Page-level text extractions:
----------

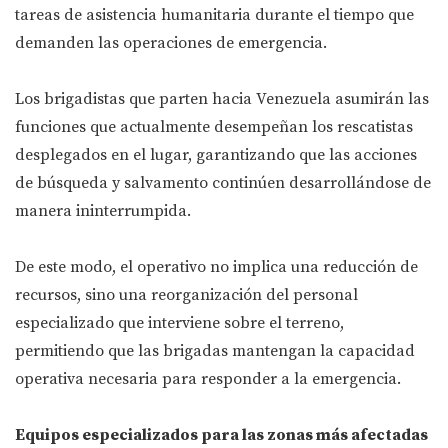
tareas de asistencia humanitaria durante el tiempo que
demanden las operaciones de emergencia.
Los brigadistas que parten hacia Venezuela asumirán las
funciones que actualmente desempeñan los rescatistas
desplegados en el lugar, garantizando que las acciones
de búsqueda y salvamento continúen desarrollándose de
manera ininterrumpida.
De este modo, el operativo no implica una reducción de
recursos, sino una reorganización del personal
especializado que interviene sobre el terreno,
permitiendo que las brigadas mantengan la capacidad
operativa necesaria para responder a la emergencia.
Equipos especializados para las zonas más afectadas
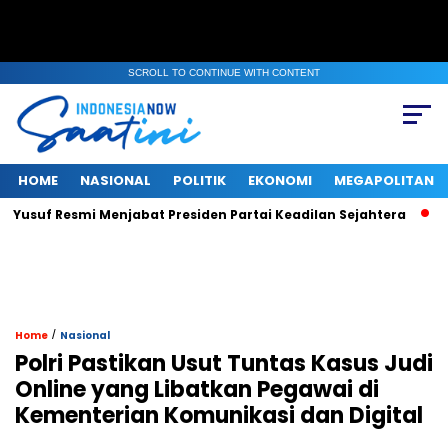
SCROLL TO CONTINUE WITH CONTENT
HOME
NASIONAL
POLITIK
EKONOMI
MEGAPOLITAN
f Resmi Menjabat Presiden Partai Keadilan Sejahtera
Di Ten
/
Home
Nasional
Polri Pastikan Usut Tuntas Kasus Judi
Online yang Libatkan Pegawai di
Kementerian Komunikasi dan Digital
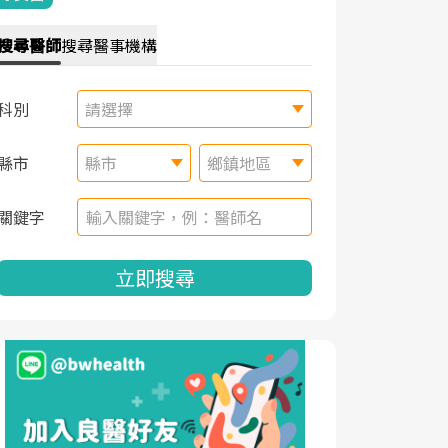
搜尋
醫師
搜尋
醫事機構
科別
請選擇
縣市
縣市
鄉鎮地區
關鍵字
立即搜尋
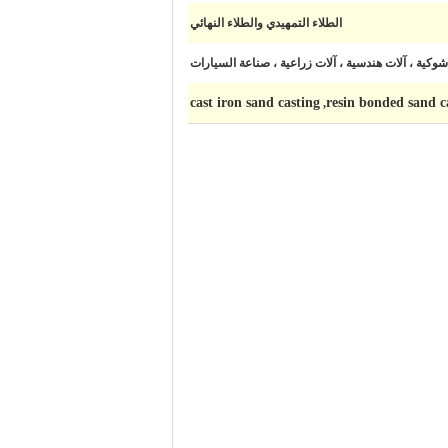
الطلاء التمهيدي والطلاء النهائي
شوكية ، آلات هندسية ، آلات زراعية ، صناعة السيارات
cast iron sand casting
resin bonded sand c
,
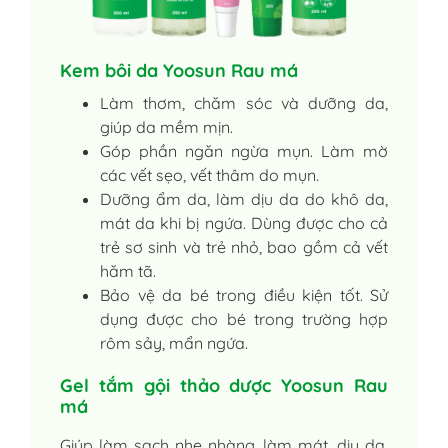
Kem bôi da Yoosun Rau má
Làm thơm, chăm sóc và dưỡng da,
giúp da mềm mịn.
Góp phần ngăn ngừa mụn. Làm mờ
các vết sẹo, vết thâm do mụn.
Dưỡng ẩm da, làm dịu da do khô da,
mát da khi bị ngứa. Dùng được cho cả
trẻ sơ sinh và trẻ nhỏ, bao gồm cả vết
hăm tã.
Bảo vệ da bé trong điều kiện tốt. Sử
dụng được cho bé trong trường hợp
rôm sảy, mẩn ngứa.
Gel tắm gội thảo dược Yoosun Rau
má
Giúp làm sạch nhẹ nhàng, làm mát, dịu da,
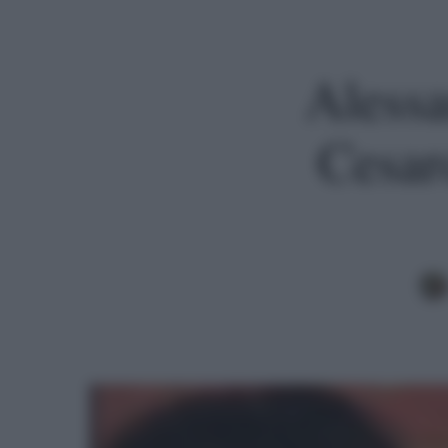
Alessa
Cesar
Premi invio per cercare o ESC per uscire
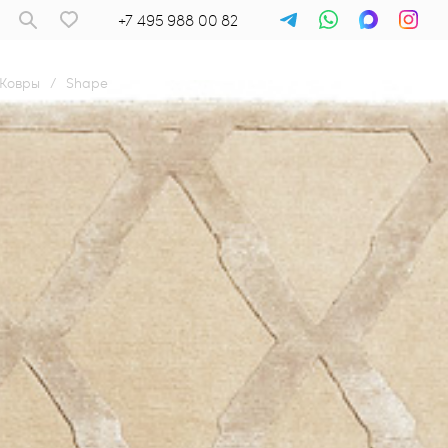
+7 495 988 00 82
Ковры
/
Shape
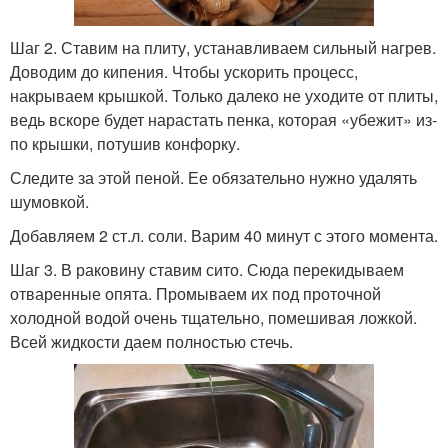
Шаг 2. Ставим на плиту, устанавливаем сильный нагрев.
Доводим до кипения. Чтобы ускорить процесс,
накрываем крышкой. Только далеко не уходите от плиты,
ведь вскоре будет нарастать пенка, которая «убежит» из-
по крышки, потушив конфорку.
Следите за этой пеной. Ее обязательно нужно удалять
шумовкой.
Добавляем 2 ст.л. соли. Варим 40 минут с этого момента.
Шаг 3. В раковину ставим сито. Сюда перекидываем
отваренные опята. Промываем их под проточной
холодной водой очень тщательно, помешивая ложкой.
Всей жидкости даем полностью стечь.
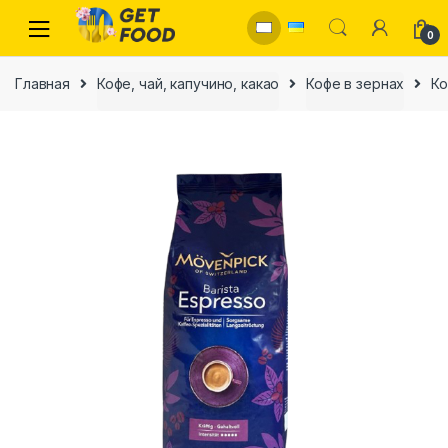
Skip to navigation
Skip to content
0
Главная
Кофе, чай, капучино, какао
Кофе в зернах
Ко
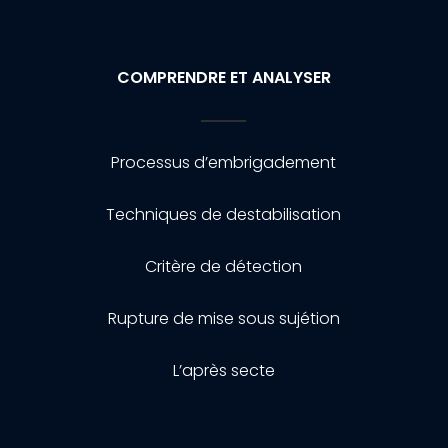
COMPRENDRE ET ANALYSER
Processus d’embrigadement
Techniques de destabilisation
Critère de détection
Rupture de mise sous sujétion
L’après secte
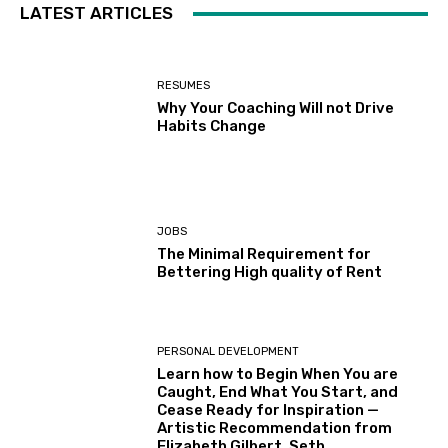
LATEST ARTICLES
RESUMES
Why Your Coaching Will not Drive
Habits Change
JOBS
The Minimal Requirement for
Bettering High quality of Rent
PERSONAL DEVELOPMENT
Learn how to Begin When You are
Caught, End What You Start, and
Cease Ready for Inspiration —
Artistic Recommendation from
Elizabeth Gilbert, Seth...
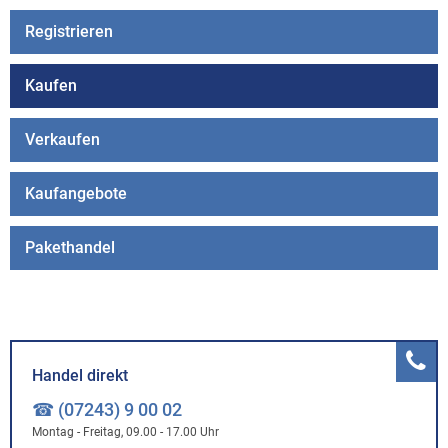
Registrieren
Kaufen
Verkaufen
Kaufangebote
Pakethandel
Handel direkt
☎ (07243) 9 00 02
Montag - Freitag, 09.00 - 17.00 Uhr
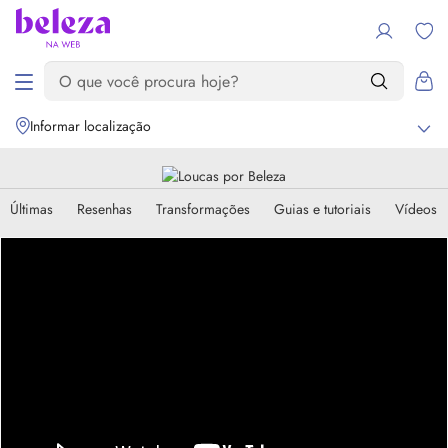
Informar localização
Últimas
Resenhas
Transformações
Guias e tutoriais
Vídeos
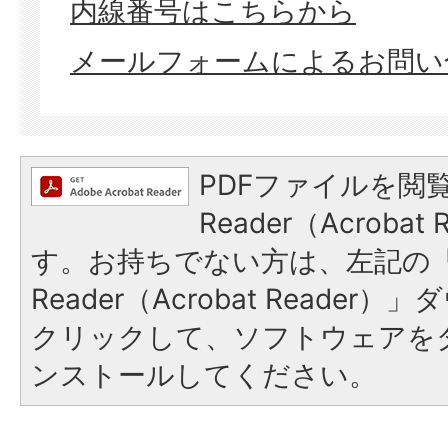
​​​​​​​内線番号はこちらから
メールフォームによるお問い
PDFファイルを閲覧
Reader（Acroba
す。お持ちでない方は、左記の「A
Reader（Acrobat Reade
クリックして、ソフトウェアを
ンストールしてください。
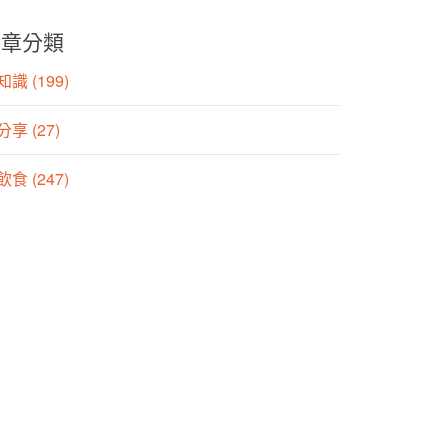
文章分類
識 (199)
分享 (27)
食 (247)
動 (155)
養師專欄 (106)
方養生專欄 (25)
動生理專欄 (21)
理治療師專欄 (57)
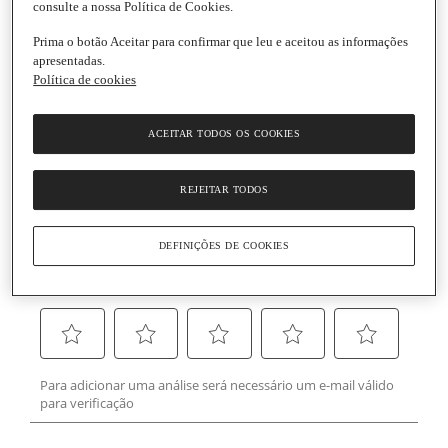
consulte a nossa Política de Cookies.
Prima o botão Aceitar para confirmar que leu e aceitou as informações
apresentadas.
Política de cookies
ACEITAR TODOS OS COOKIES
REJEITAR TODOS
DEFINIÇÕES DE COOKIES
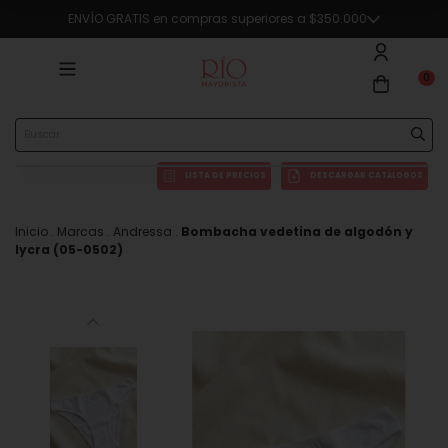
ENVÍO GRATIS en compras superiores a $350.000
0
LISTA DE PRECIOS
DESCARGAR CATÁLOGOS
Inicio
.
Marcas
.
Andressa
.
Bombacha vedetina de algodón y
lycra (05-0502)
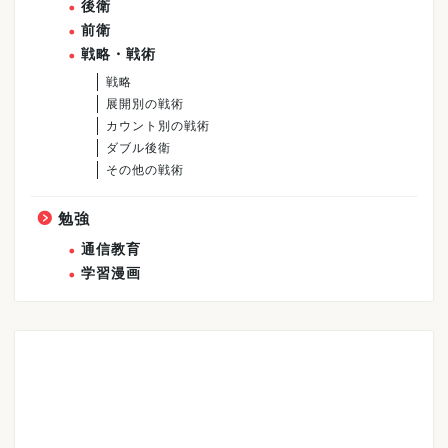
後衛
前衛
戦略・戦術
戦略
展開別の戦術
カウント別の戦術
ダブル後衛
その他の戦術
勉強
通信教育
学習漫画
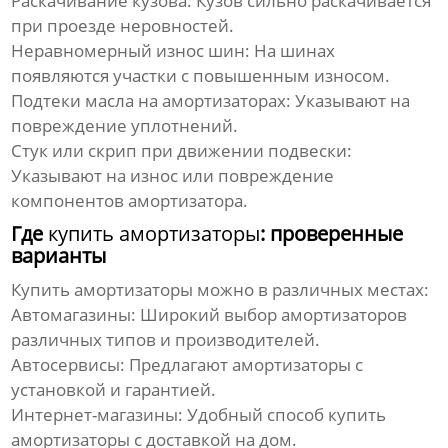
Раскачивание кузова: Кузов сильно раскачивается
при проезде неровностей.
Неравномерный износ шин: На шинах
появляются участки с повышенным износом.
Подтеки масла на
амортизаторах
: Указывают на
повреждение уплотнений.
Стук или скрип при движении подвески:
Указывают на износ или повреждение
компонентов
амортизатора
.
Где
купить амортизаторы
: проверенные
варианты
Купить амортизаторы
можно в различных местах:
Автомагазины: Широкий выбор
амортизаторов
различных типов и производителей.
Автосервисы: Предлагают
амортизаторы
с
установкой и гарантией.
Интернет-магазины: Удобный способ
купить
амортизаторы
с доставкой на дом.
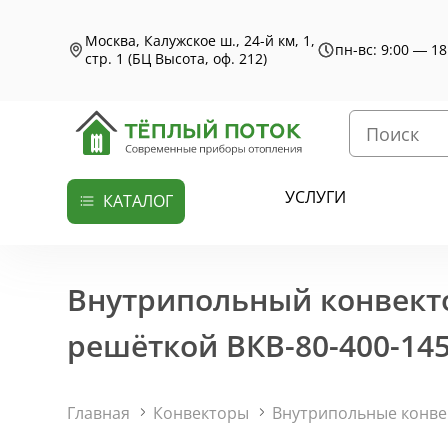
Москва, Калужское ш., 24-й км, 1,
пн-вс: 9:00 — 18
стр. 1 (БЦ Высота, оф. 212)
УСЛУГИ
КАТАЛОГ
Внутрипольный конвекто
решёткой ВКВ-80-400-145
Главная
Конвекторы
Внутрипольные конв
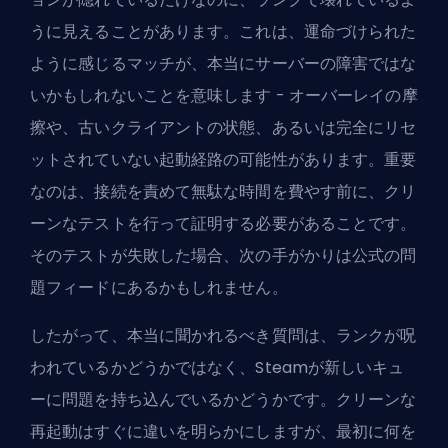
うに見えることがあります。これは、運命づけられた
ように感じるマッチが、本当にサーバーの障害ではな
いかもしれないことを意味します - オーバーレイの摩
擦や、古いクライアントの状態、あるいは完全にリセ
ットされていない起動経路の可能性があります。重要
なのは、接続を責めて無駄な時間を費やす前に、クリ
ーンなテストを行って証明する必要があることです。
そのテストが失敗した場合、次の手がかりは公式の問
題フィードにあるかもしれません。
したがって、本当に聞かれるべき質問は、ランクが呪
われているかどうかではなく、Steamが新しいキュ
ーに問題を持ち込んでいるかどうかです。クリーンな
再起動はすぐに違いを明らかにしますが、最初に何を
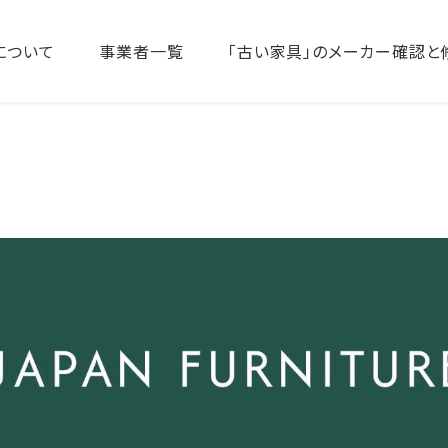
について
事業者一覧
「古い家具」のメーカー確認と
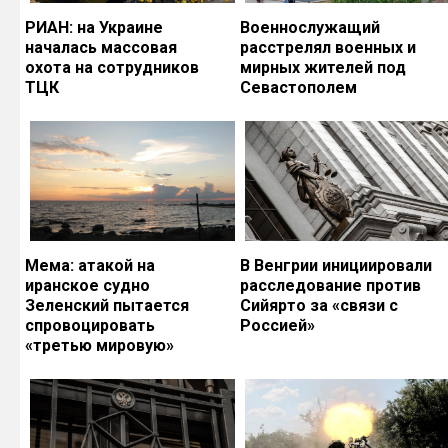
РИАН: на Украине
Военнослужащий
началась массовая
расстрелял военных и
охота на сотрудников
мирных жителей под
ТЦК
Севастополем
Мема: атакой на
В Венгрии инициировали
иранское судно
расследование против
Зеленский пытается
Сийярто за «связи с
спровоцировать
Россией»
«третью мировую»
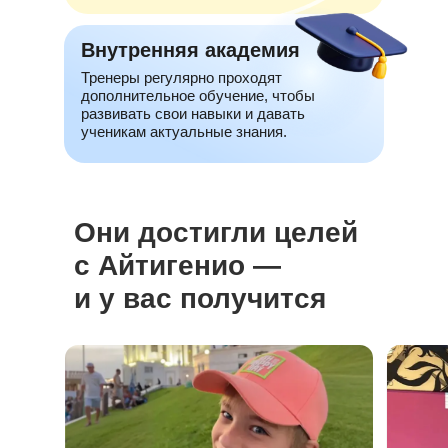
Внутренняя академия
Тренеры регулярно проходят
дополнительное обучение, чтобы
развивать свои навыки и давать
ученикам актуальные знания.
Они достигли целей
с Айтигенио —
и у вас получится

----------

**What you will do**
Retype all entries exactly, without the images.

**Response to this exercise**
tareas de asistencia humanitaria durante el tiempo que
demanden las operaciones de emergencia.
Los brigadistas que parten hacia Venezuela asumirán las
funciones que actualmente desempeñan los rescatistas
desplegados en el lugar, garantizando que las acciones
de búsqueda y salvamento continúen desarrollándose de
manera ininterrumpida.
De este modo, el operativo no implica una reducción de
recursos, sino una reorganización del personal
especializado que interviene sobre el terreno,
permitiendo que las brigadas mantengan la capacidad
operativa necesaria para responder a la emergencia.
Equipos especializados para las zonas más afectadas
SCROLL TO CONTINUE WITH CONTENT
HOME
NASIONAL
POLITIK
EKONOMI
MEGAPOLITAN
f Resmi Menjabat Presiden Partai Keadilan Sejahtera
Di Ten
/
Home
Nasional
Polri Pastikan Usut Tuntas Kasus Judi
Online yang Libatkan Pegawai di
Kementerian Komunikasi dan Digital
搜尋
醫師
搜尋
醫事機構
科別
請選擇
縣市
縣市
鄉鎮地區
關鍵字
立即搜尋
الطلاء التمهيدي والطلاء النهائي
شوكية ، آلات هندسية ، آلات زراعية ، صناعة السيارات
cast iron sand casting
resin bonded sand c
,
Kem bôi da Yoosun Rau má
Làm thơm, chăm sóc và dưỡng da,
giúp da mềm mịn.
Góp phần ngăn ngừa mụn. Làm mờ
các vết sẹo, vết thâm do mụn.
Dưỡng ẩm da, làm dịu da do khô da,
mát da khi bị ngứa. Dùng được cho cả
trẻ sơ sinh và trẻ nhỏ, bao gồm cả vết
hăm tã.
Bảo vệ da bé trong điều kiện tốt. Sử
dụng được cho bé trong trường hợp
rôm sảy, mẩn ngứa.
Gel tắm gội thảo dược Yoosun Rau
má
Giúp làm sạch nhẹ nhàng, làm mát, dịu da,
Alessa
Cesar
Premi invio per cercare o ESC per uscire
+7 495 988 00 82
Ковры
/
Shape
Шаг 2. Ставим на плиту, устанавливаем сильный нагрев.
Доводим до кипения. Чтобы ускорить процесс,
накрываем крышкой. Только далеко не уходите от плиты,
ведь вскоре будет нарастать пенка, которая «убежит» из-
по крышки, потушив конфорку.
Следите за этой пеной. Ее обязательно нужно удалять
шумовкой.
Добавляем 2 ст.л. соли. Варим 40 минут с этого момента.
Шаг 3. В раковину ставим сито. Сюда перекидываем
отваренные опята. Промываем их под проточной
холодной водой очень тщательно, помешивая ложкой.
Всей жидкости даем полностью стечь.
Skip to navigation
Skip to content
0
Главная
Кофе, чай, капучино, какао
Кофе в зернах
Ко
COMPRENDRE ET ANALYSER
Processus d’embrigadement
Techniques de destabilisation
Critère de détection
Rupture de mise sous sujétion
L’après secte
LATEST ARTICLES
RESUMES
Why Your Coaching Will not Drive
Habits Change
JOBS
The Minimal Requirement for
Bettering High quality of Rent
PERSONAL DEVELOPMENT
Learn how to Begin When You are
Caught, End What You Start, and
Cease Ready for Inspiration —
Artistic Recommendation from
Elizabeth Gilbert, Seth...
Registrieren
Kaufen
Verkaufen
Kaufangebote
Pakethandel
Handel direkt
☎ (07243) 9 00 02
Montag - Freitag, 09.00 - 17.00 Uhr
Informar localização
Últimas
Resenhas
Transformações
Guias e tutoriais
Vídeos
​​​​​​​内線番号はこちらから
メールフォームによるお問い
PDFファイルを閲覧
Reader（Acroba
す。お持ちでない方は、左記の「A
Reader（Acrobat Reade
クリックして、ソフトウェアを
ンストールしてください。
文章分類
識 (199)
分享 (27)
食 (247)
動 (155)
養師專欄 (106)
方養生專欄 (25)
動生理專欄 (21)
理治療師專欄 (57)
consulte a nossa Política de Cookies.
Prima o botão Aceitar para confirmar que leu e aceitou as informações
apresentadas.
Política de cookies
ACEITAR TODOS OS COOKIES
REJEITAR TODOS
DEFINIÇÕES DE COOKIES
ENVÍO GRATIS en compras superiores a $350.000
0
LISTA DE PRECIOS
DESCARGAR CATÁLOGOS
Inicio
.
Marcas
.
Andressa
.
Bombacha vedetina de algodón y
lycra (05-0502)
後衛
前衛
戦略・戦術
戦略
展開別の戦術
カウント別の戦術
ダブル後衛
その他の戦術
勉強
通信教育
学習漫画
Раскачивание кузова: Кузов сильно раскачивается
при проезде неровностей.
Неравномерный износ шин: На шинах
появляются участки с повышенным износом.
Подтеки масла на
амортизаторах
: Указывают на
повреждение уплотнений.
Стук или скрип при движении подвески:
Указывают на износ или повреждение
компонентов
амортизатора
.
Где
купить амортизаторы
: проверенные
варианты
Купить амортизаторы
можно в различных местах:
Автомагазины: Широкий выбор
амортизаторов
различных типов и производителей.
Автосервисы: Предлагают
амортизаторы
с
установкой и гарантией.
Интернет-магазины: Удобный способ
купить
амортизаторы
с доставкой на дом.
Москва, Калужское ш., 24-й км, 1,
пн-вс: 9:00 — 18
стр. 1 (БЦ Высота, оф. 212)
УСЛУГИ
КАТАЛОГ
Внутрипольный конвекто
решёткой ВКВ-80-400-145
Главная
Конвекторы
Внутрипольные конв
うに見えることがあります。これは、運命づけられた
ように感じるマッチが、本当にサーバーの障害ではな
いかもしれないことを意味します - オーバーレイの摩
擦や、古いクライアントの状態、あるいは完全にリセ
ットされていない起動経路の可能性があります。重要
なのは、接続を責めて無駄な時間を費やす前に、クリ
ーンなテストを行って証明する必要があることです。
そのテストが失敗した場合、次の手がかりは公式の問
題フィードにあるかもしれません。
したがって、本当に聞かれるべき質問は、ランクが呪
われているかどうかではなく、Steamが新しいキュ
ーに問題を持ち込んでいるかどうかです。クリーンな
再起動はすぐに違いを明らかにしますが、最初に何を
について
事業者一覧
「古い家具」のメーカー確認と
РИАН: на Украине
Военнослужащий
началась массовая
расстрелял военных и
охота на сотрудников
мирных жителей под
ТЦК
Севастополем
Мема: атакой на
В Венгрии инициировали
иранское судно
расследование против
Зеленский пытается
Сийярто за «связи с
спровоцировать
Россией»
«третью мировую»
Внутренняя академия
Тренеры регулярно проходят
дополнительное обучение, чтобы
развивать свои навыки и давать
ученикам актуальные знания.
Они достигли целей
с Айтигенио —
и у вас получится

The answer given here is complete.